Material shown ->
****************

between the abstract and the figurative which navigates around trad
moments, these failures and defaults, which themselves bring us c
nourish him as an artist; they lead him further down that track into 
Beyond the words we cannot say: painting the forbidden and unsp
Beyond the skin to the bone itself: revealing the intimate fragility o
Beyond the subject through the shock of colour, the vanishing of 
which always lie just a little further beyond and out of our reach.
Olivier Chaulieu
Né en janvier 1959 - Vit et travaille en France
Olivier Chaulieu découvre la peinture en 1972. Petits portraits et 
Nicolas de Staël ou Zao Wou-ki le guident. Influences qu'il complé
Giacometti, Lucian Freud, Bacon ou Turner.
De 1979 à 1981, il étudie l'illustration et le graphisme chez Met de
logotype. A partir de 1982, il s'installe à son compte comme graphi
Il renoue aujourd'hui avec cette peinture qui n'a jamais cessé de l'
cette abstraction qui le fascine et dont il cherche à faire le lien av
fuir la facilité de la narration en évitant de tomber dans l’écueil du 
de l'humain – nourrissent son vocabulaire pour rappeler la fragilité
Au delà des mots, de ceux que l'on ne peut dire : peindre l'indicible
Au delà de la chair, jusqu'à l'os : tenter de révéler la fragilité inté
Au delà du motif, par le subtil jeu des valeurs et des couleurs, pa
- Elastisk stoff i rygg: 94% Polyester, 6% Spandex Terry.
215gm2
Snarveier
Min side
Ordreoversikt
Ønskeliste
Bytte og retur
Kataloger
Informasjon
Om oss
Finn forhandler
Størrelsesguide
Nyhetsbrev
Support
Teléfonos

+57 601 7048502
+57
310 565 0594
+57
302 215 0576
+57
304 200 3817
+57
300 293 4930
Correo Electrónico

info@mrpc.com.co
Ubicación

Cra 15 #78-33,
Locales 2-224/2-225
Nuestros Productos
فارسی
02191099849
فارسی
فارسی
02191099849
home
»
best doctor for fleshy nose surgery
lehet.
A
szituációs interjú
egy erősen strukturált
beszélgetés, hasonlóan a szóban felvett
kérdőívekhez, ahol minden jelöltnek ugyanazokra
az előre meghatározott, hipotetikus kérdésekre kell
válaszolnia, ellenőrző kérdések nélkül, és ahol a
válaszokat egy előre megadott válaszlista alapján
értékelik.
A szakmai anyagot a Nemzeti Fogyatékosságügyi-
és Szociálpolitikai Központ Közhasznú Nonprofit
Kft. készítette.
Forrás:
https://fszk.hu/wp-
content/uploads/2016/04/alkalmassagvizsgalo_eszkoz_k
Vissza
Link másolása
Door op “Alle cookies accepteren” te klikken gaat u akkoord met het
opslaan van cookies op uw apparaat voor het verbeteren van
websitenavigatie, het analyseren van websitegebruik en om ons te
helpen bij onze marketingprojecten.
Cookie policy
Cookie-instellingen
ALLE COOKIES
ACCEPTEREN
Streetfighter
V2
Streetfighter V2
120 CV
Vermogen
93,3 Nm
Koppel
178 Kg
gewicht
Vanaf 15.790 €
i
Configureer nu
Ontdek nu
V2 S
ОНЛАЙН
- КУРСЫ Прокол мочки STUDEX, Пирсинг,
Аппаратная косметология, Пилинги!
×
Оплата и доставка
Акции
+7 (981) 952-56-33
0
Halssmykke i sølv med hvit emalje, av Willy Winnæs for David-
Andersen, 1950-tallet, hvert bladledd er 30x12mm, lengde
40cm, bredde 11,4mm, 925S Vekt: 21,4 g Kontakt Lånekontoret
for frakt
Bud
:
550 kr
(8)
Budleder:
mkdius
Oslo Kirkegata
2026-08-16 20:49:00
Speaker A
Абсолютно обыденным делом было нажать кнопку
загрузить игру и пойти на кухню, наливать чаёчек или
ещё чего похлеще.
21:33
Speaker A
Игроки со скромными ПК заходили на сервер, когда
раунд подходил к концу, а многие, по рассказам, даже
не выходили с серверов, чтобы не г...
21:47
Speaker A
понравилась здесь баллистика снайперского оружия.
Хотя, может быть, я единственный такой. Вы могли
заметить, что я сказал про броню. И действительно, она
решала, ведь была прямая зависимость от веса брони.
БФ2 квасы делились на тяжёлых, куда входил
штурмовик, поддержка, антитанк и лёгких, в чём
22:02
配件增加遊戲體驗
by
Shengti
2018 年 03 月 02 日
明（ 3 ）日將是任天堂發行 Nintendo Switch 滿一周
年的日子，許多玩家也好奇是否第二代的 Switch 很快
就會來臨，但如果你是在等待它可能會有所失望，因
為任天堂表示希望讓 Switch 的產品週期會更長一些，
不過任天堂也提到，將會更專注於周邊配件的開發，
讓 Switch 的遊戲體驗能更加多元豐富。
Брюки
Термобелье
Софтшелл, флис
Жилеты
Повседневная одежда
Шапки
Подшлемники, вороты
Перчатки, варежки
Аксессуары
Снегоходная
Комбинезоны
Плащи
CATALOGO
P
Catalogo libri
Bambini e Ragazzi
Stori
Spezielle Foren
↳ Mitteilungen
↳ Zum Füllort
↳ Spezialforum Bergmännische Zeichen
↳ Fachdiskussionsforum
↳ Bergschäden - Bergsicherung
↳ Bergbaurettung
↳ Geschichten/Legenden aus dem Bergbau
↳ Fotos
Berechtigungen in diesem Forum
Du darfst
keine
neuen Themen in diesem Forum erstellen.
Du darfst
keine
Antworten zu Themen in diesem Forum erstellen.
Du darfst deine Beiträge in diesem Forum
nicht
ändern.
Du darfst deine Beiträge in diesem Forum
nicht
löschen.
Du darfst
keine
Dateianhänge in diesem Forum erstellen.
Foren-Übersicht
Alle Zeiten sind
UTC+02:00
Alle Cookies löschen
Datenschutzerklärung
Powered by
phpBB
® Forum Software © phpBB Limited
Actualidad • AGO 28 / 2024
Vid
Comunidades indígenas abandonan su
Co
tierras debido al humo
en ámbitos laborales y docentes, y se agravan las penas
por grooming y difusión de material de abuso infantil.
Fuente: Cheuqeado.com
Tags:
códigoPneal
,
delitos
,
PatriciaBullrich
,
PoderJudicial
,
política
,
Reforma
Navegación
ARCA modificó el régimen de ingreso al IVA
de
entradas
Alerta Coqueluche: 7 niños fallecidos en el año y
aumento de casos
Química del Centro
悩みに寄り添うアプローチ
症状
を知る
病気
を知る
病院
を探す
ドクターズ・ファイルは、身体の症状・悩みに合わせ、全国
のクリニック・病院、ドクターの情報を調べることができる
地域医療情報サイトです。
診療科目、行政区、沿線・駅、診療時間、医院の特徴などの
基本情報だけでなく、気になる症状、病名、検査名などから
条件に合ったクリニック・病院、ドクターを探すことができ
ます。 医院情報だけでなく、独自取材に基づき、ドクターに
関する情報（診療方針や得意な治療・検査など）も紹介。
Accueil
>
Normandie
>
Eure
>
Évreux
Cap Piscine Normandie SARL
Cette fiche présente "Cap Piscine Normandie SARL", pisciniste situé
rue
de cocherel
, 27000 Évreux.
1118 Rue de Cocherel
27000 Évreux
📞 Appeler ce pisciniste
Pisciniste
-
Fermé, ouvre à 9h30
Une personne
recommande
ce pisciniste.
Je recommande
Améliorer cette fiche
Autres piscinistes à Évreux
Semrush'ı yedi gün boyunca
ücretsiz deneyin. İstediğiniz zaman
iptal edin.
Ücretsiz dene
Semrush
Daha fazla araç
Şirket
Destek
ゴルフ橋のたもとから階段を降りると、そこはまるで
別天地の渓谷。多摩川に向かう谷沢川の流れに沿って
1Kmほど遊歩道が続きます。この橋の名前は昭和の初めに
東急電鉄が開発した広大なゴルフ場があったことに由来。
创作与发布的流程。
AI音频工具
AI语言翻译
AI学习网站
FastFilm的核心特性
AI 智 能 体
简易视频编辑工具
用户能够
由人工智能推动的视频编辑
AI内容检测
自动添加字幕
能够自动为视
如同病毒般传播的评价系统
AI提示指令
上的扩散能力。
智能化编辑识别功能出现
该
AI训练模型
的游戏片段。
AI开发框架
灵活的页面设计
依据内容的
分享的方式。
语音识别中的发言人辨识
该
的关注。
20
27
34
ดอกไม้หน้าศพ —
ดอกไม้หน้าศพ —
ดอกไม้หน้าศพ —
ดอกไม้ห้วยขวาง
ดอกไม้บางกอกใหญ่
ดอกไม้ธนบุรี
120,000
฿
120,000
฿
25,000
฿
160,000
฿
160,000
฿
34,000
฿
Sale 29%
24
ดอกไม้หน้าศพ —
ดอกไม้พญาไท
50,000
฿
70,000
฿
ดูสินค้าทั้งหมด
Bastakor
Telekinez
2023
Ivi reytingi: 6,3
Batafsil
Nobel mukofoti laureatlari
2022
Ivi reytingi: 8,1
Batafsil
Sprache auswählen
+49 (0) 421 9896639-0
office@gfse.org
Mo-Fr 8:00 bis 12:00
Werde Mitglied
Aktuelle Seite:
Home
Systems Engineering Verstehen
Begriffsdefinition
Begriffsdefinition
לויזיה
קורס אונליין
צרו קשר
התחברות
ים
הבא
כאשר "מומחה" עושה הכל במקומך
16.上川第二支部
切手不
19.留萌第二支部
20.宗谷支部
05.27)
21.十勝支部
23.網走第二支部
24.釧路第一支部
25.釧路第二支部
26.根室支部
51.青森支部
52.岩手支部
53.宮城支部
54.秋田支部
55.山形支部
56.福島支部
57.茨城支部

****************

Prompt ->
The answer must be a single number: the count of lines in the listing that hold the word "Switch".

Solution ->
4